- Opening Delimiter -

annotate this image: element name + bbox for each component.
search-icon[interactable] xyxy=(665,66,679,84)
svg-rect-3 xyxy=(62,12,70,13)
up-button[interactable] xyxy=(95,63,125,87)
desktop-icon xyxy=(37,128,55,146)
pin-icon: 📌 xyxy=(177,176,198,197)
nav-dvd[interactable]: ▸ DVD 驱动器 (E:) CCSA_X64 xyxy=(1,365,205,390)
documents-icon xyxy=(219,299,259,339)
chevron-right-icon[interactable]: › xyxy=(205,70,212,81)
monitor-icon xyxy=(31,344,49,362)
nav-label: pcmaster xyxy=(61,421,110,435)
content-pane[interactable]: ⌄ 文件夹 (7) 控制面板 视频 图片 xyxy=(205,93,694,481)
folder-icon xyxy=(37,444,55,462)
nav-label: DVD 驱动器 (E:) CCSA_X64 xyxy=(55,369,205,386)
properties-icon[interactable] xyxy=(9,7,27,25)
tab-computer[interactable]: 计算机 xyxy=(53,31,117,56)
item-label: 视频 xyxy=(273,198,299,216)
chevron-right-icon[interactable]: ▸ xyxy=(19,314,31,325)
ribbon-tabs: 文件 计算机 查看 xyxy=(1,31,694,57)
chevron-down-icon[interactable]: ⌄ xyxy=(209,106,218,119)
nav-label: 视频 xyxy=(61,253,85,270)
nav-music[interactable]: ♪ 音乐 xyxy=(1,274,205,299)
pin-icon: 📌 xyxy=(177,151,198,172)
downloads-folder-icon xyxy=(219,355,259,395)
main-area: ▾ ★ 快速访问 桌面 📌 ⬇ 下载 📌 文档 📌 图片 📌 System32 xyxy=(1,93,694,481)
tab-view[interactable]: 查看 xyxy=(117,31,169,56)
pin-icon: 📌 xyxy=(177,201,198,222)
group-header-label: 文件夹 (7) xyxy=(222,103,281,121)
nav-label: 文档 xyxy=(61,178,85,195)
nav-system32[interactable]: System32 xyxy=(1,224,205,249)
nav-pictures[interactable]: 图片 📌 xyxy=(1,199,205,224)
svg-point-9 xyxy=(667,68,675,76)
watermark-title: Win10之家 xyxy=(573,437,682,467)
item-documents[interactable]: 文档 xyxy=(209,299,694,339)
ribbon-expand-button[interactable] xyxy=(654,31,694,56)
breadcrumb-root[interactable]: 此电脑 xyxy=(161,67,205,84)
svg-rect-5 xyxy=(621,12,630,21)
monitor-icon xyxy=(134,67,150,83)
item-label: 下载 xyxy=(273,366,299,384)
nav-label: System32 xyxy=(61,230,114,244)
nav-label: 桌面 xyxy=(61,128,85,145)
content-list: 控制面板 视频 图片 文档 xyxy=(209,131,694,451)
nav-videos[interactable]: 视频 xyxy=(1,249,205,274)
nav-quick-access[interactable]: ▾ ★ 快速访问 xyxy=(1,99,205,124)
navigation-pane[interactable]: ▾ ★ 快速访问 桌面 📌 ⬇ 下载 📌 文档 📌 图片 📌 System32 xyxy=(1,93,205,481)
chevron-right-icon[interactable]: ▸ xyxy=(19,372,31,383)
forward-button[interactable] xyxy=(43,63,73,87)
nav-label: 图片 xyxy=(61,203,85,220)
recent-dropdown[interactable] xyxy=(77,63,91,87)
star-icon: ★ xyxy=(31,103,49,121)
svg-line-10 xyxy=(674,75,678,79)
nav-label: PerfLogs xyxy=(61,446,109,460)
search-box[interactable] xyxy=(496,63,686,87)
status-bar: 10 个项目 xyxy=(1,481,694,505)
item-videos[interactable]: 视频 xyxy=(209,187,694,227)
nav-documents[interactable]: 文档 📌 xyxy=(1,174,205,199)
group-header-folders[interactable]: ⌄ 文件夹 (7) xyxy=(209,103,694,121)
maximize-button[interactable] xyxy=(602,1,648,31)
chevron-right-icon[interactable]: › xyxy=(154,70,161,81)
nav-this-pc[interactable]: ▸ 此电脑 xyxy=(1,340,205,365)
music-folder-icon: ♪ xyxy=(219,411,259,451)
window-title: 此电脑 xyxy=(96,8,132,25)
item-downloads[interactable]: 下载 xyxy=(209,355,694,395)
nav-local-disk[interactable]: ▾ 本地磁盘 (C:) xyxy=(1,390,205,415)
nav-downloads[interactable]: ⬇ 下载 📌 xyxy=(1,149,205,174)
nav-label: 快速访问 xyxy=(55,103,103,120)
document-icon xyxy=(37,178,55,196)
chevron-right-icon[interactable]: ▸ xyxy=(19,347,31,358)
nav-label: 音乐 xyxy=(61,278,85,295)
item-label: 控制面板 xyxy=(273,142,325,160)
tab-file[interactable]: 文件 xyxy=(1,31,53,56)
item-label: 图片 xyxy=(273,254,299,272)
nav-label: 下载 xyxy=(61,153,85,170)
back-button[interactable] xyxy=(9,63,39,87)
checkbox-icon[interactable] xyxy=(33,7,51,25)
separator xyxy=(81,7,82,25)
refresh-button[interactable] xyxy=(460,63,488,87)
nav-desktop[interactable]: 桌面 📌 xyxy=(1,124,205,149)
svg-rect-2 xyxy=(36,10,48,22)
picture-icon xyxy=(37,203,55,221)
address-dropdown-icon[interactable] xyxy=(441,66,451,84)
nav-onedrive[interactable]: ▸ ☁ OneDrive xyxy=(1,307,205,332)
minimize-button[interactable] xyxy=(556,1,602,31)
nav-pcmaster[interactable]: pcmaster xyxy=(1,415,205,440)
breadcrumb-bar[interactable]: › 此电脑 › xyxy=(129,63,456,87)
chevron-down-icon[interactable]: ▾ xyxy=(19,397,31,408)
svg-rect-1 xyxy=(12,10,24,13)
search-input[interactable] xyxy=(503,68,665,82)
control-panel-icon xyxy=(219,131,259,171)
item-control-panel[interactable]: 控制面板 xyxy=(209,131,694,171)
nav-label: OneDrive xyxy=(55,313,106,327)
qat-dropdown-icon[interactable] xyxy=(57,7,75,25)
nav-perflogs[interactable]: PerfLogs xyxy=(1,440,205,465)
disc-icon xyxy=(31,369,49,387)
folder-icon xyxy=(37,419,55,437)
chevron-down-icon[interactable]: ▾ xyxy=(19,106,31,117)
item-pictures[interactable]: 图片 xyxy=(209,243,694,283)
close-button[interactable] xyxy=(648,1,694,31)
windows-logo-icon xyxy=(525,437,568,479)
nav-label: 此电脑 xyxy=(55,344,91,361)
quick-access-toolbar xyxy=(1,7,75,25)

- Closing Delimiter -

» **Task directions**
Your answer should be a single number, the count of lines in the listing that contain "pcmaster".

» **Written solution**
2